The International Monetary Fund on Thursday said the Federal Reserve should not cut interest rates until “late 2024” and the government needs to raise taxes to slow the growing federal debt — including on households earning less than President Biden’s $400,000-a-year threshold.
The prescriptions came in the detailed staff report from the IMF’s annual “Article IV” review of US economic policies released on Thursday.
The Fund has been emphasizing in recent weeks the need for more fiscal prudence as US deficits continue to grow despite robust economic growth and as Republicans and Democrats formulate tax and spending proposals ahead of November’s presidential election.
IMF chief economist Pierre-Olivier Gourinchas told Reuters on Tuesday that the Fed could afford to wait longer to start easing monetary policy due to a strong labor market.
But the staff report specifies that this shift should come in “late 2024,” to avoid more upside surprises in inflation data, without specifying a particular month.
The Fed’s next policy-setting meeting is July 30-31, with other meetings scheduled for Sept. 17-18, Nov. 6-7 — after the election — and Dec. 17-18.
“Given salient upside risks to inflation — brought into stark relief by data outturns earlier this year — it would be prudent to lower the policy rate only after there is clearer evidence in the data that inflation is sustainably returning to the FOMC’s 2% goal.”
Raise taxes
The IMF said that the US public debt to GDP ratio is projected to remain well above pre-pandemic forecasts over the medium term, reaching 109.5% by 2029 compared to 98.7% in 2020.

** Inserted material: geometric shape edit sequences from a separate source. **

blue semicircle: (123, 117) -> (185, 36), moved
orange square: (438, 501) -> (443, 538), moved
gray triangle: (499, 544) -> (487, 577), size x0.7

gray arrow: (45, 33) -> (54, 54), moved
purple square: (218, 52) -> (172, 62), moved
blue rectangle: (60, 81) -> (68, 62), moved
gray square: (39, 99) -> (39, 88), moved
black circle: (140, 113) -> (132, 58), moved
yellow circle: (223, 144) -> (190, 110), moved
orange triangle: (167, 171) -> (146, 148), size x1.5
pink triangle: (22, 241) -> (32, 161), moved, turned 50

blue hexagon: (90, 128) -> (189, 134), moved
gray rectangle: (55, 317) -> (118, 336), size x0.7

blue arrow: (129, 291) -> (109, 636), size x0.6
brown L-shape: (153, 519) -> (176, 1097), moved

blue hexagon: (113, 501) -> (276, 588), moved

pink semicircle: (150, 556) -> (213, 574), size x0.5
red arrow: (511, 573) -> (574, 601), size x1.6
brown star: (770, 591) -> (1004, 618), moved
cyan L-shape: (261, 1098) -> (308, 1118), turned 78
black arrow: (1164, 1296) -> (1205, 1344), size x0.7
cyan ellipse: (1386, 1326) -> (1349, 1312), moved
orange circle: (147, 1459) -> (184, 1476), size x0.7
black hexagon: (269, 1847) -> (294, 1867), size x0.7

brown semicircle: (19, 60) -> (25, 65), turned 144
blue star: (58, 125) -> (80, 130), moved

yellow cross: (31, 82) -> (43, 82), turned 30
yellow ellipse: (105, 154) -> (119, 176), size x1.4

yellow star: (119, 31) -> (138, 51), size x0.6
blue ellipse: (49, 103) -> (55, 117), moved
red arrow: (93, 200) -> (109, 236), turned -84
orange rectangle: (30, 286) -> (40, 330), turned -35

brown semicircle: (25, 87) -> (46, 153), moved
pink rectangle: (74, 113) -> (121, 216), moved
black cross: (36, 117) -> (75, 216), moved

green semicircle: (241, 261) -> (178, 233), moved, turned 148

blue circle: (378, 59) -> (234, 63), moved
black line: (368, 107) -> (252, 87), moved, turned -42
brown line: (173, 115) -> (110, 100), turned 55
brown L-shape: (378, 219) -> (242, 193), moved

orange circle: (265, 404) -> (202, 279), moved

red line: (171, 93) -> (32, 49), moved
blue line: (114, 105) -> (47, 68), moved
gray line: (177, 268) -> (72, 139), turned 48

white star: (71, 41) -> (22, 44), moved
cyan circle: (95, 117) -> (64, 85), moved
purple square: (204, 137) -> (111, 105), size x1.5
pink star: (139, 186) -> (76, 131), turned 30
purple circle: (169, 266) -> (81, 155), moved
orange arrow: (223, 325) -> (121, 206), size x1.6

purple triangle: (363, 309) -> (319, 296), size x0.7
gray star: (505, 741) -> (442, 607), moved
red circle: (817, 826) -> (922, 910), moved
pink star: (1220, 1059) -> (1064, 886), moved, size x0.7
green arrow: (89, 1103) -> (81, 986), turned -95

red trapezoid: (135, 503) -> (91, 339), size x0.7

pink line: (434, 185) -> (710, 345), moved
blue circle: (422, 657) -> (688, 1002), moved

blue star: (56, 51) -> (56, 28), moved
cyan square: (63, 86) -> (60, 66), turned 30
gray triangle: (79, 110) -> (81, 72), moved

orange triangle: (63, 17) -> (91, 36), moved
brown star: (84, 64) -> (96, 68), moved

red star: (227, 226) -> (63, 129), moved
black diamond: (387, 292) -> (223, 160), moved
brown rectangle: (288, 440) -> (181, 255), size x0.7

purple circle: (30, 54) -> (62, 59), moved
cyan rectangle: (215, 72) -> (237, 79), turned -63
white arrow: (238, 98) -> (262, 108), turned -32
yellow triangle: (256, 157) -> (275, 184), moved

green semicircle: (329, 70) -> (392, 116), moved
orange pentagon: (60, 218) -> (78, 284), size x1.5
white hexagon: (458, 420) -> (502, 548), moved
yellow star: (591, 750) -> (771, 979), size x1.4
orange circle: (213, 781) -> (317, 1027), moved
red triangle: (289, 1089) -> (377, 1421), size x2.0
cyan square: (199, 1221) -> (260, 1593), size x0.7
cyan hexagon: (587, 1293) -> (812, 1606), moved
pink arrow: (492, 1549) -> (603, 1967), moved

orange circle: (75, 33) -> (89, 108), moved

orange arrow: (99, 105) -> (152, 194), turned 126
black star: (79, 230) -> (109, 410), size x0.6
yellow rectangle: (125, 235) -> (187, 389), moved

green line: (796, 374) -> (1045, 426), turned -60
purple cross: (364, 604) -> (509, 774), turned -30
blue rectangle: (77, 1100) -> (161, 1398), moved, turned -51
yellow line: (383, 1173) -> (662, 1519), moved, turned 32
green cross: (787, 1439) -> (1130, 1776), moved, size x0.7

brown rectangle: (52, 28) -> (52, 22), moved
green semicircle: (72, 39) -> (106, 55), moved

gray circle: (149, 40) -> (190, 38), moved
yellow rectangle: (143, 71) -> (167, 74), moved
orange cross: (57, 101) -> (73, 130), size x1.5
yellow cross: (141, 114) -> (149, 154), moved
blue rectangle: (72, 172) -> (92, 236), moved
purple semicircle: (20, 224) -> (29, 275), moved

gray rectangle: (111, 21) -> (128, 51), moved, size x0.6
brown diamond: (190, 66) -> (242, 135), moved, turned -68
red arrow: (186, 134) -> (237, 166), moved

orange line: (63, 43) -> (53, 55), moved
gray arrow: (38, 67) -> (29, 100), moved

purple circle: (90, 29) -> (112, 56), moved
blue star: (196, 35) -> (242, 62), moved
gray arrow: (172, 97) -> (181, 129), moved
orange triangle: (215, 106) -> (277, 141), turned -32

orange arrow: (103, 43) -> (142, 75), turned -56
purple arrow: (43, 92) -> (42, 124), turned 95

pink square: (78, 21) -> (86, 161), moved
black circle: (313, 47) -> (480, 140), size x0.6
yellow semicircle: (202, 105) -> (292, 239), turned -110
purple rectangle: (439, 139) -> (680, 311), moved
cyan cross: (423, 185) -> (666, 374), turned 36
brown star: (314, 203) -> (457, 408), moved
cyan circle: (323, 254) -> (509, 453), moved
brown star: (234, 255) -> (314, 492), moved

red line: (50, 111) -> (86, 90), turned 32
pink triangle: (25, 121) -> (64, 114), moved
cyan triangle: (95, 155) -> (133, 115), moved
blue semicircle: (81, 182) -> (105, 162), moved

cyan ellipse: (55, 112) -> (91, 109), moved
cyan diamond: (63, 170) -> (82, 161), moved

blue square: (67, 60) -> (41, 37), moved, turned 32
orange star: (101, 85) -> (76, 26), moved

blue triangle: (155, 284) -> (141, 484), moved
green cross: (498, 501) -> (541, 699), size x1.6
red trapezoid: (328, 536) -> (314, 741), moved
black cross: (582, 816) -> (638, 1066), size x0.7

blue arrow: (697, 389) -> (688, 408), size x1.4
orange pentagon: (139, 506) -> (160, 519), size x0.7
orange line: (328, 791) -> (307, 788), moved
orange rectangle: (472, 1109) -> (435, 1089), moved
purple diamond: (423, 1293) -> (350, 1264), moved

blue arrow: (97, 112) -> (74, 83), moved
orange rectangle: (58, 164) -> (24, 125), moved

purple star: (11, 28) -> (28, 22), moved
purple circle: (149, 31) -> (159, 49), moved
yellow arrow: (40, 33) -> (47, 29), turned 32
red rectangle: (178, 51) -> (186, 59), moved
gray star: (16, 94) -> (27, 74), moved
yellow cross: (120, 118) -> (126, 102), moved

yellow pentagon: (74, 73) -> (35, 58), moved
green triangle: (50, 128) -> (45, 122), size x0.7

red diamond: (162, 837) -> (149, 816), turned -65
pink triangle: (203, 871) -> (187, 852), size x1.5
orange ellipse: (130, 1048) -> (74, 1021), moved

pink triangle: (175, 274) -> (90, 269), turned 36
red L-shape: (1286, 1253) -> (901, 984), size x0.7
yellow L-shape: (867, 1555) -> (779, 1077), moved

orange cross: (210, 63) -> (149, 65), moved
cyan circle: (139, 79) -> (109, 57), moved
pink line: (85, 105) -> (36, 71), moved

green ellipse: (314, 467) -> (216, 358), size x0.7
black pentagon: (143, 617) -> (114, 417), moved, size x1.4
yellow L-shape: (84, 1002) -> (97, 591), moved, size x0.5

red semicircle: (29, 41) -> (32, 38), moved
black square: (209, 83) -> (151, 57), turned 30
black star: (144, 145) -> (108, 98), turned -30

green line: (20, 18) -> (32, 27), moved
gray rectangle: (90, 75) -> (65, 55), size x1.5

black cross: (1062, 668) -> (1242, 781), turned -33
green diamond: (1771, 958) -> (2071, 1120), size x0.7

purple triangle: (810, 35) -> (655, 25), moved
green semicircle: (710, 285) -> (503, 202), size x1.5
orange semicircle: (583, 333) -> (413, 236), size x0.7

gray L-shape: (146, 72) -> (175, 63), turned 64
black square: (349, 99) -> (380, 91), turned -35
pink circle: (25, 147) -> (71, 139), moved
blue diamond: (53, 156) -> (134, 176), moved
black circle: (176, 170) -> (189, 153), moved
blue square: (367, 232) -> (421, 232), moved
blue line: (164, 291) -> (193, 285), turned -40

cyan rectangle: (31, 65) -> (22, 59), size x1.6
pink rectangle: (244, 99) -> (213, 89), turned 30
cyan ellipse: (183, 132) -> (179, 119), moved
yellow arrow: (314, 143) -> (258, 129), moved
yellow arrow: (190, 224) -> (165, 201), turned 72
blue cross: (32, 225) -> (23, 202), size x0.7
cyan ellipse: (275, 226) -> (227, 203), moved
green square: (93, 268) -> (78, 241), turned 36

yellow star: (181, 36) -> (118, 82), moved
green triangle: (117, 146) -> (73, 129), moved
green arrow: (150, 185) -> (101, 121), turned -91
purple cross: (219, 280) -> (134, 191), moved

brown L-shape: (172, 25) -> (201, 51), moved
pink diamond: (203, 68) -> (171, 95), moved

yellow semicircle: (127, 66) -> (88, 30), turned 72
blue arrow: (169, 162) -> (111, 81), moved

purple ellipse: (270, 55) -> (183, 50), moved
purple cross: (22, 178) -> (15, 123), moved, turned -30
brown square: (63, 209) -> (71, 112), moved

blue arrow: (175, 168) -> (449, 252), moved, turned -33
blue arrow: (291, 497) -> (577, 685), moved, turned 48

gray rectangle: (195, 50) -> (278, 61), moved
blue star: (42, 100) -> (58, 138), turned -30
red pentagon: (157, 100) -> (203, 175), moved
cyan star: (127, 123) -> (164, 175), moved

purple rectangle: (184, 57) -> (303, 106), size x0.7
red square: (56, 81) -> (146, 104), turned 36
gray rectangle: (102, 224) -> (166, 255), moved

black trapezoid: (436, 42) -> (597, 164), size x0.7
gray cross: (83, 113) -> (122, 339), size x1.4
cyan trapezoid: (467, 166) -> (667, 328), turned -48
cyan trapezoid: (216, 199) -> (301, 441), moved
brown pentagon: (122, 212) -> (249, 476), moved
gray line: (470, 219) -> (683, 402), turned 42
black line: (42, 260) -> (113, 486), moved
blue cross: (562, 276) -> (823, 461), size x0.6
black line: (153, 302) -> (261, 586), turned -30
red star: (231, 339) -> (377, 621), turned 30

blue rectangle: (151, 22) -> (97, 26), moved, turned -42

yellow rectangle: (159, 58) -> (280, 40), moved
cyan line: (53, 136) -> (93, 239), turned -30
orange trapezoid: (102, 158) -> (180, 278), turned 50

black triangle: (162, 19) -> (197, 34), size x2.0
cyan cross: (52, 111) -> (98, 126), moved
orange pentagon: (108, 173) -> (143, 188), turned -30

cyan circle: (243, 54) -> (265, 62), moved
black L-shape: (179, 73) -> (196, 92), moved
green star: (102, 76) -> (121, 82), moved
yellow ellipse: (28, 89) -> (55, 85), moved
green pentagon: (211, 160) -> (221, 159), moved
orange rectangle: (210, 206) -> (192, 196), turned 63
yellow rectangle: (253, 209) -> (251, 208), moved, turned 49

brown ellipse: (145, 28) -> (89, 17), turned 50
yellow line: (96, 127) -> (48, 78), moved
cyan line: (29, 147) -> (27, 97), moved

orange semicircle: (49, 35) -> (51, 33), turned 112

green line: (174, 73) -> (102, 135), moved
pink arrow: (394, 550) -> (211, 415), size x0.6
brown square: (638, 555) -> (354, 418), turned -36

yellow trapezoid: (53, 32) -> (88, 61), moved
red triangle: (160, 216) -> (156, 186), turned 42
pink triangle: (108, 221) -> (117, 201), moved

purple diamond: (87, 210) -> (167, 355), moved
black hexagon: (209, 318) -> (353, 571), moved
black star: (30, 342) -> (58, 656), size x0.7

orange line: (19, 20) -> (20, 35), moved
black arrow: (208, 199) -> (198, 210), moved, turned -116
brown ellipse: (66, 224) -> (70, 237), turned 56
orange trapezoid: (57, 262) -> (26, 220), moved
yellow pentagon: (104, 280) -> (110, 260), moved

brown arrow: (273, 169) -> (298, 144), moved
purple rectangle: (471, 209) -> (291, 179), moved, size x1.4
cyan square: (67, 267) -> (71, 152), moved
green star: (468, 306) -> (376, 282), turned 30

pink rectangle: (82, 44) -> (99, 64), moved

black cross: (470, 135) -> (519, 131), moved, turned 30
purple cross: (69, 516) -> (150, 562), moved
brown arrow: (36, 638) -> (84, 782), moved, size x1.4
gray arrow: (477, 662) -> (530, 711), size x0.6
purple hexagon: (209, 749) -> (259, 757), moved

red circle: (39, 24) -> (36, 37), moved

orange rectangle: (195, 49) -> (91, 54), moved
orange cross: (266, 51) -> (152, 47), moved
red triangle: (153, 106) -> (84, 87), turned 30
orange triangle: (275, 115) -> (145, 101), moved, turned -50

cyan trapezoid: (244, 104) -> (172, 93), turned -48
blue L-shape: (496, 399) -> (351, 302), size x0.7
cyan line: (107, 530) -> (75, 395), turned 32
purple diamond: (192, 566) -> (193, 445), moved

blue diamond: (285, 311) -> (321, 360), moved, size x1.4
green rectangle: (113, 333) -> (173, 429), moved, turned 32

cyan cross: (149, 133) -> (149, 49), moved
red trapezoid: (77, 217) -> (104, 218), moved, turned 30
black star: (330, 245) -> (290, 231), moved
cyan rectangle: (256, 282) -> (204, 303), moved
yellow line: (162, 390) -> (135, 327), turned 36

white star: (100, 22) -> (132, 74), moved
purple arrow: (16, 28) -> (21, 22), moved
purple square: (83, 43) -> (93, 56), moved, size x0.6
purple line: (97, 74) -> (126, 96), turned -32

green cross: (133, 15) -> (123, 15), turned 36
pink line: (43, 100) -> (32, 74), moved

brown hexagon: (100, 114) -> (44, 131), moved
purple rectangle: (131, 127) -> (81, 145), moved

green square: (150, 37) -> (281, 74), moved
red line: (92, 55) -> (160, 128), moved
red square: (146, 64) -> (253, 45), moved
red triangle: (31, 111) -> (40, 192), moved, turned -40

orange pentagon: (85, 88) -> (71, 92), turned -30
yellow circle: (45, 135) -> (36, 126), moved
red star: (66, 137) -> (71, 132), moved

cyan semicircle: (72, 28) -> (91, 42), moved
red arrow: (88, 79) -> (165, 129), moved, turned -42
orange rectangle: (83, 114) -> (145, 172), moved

“Such high deficits and debt create a growing risk to the US and global economy,” the IMF said, adding that progressive tax increases were needed, including for those earning less than $400,000 per year, and eliminating a range of tax expenditures.
Biden has proposed raising tax rates on corporations and wealthy Americans but has vowed not to increase taxes on households with annual earnings below $400,000.
Republican rival Donald Trump has said he wants to preserve tax cuts passed when he was president in 2017 and possibly cut some taxes further for middle-income Americans and corporations.
Individual income tax cuts are scheduled to expire at the end of 2025, snapping back to pre-2017 levels unless Congress acts to extend or adjust them.
The Congressional Budget office estimates that extending the cuts would add a further $4.6 trillion to deficits over 10 years.
The IMF, which often requires fiscal prudence among its borrowing countries, recommended a series of options to lower deficits, including reducing some longstanding tax deductions and exemptions that it said were “poorly targeted.”
These include tax exemptions for the value of employer-provided healthcare plans and capital gains on the sale of a primary residence, and deductions for mortgage interest and state and local taxes — breaks that add up to about 1.4% of US GDP per year.
The US should consider closing the “carried interest” provision under which investment partnership income can be taxed at lower capital gains income rather than normal income, the IMF said.
It added that corporate tax rates should be raised and the corporate tax system shifted to a cash flow tax.
The IMF also recommended raising federal excise taxes on gasoline and diesel, which have not been raised since 1993.
On the expenditure side, the IMF recommended indexing Social Security benefits to the chained consumer price index and subjecting earnings greater than $250,000 a year to payroll taxes.